**** MATERIAL FOR THIS TASK ****
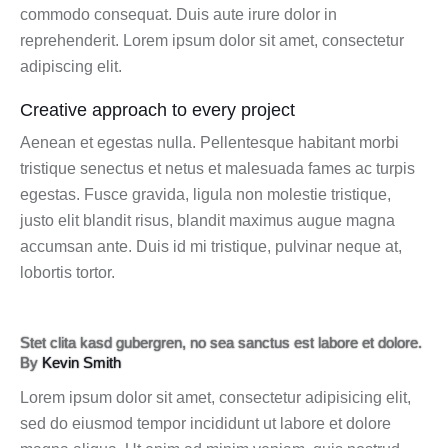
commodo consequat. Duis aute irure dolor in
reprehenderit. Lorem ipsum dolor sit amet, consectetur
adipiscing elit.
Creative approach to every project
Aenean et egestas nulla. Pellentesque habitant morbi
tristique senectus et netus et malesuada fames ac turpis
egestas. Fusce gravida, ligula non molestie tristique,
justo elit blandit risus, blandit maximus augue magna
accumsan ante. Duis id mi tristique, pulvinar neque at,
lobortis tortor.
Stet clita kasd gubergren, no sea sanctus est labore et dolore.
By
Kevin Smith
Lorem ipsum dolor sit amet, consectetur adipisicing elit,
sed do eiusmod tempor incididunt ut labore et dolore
****
**** MATERIAL FOR THIS TASK ****
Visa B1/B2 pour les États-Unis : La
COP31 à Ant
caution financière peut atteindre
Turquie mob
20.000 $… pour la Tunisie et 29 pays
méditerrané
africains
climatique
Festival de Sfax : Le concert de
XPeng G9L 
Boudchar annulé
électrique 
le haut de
****
**** MATERIAL FOR THIS TASK ****
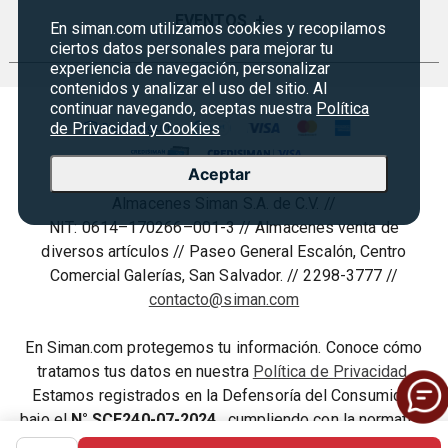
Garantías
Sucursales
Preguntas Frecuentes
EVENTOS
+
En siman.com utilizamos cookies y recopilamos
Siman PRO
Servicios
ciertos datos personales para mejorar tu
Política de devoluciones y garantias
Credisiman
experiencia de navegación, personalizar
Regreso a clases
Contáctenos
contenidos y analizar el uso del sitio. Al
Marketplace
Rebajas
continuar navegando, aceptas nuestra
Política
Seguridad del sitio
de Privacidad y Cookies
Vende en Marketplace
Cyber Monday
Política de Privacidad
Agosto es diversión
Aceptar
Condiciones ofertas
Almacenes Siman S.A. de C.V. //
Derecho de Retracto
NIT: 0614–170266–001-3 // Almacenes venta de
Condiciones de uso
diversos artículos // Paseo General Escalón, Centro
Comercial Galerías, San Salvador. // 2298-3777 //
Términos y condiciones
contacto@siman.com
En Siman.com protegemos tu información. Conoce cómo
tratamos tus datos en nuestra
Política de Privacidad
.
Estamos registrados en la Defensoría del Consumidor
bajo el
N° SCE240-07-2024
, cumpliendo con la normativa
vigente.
****
For each line in the entries that holds "Almacenes", return that line.

EXPECTED ANSWER:
Almacenes Siman S.A. de C.V. //
NIT: 0614–170266–001-3 // Almacenes venta de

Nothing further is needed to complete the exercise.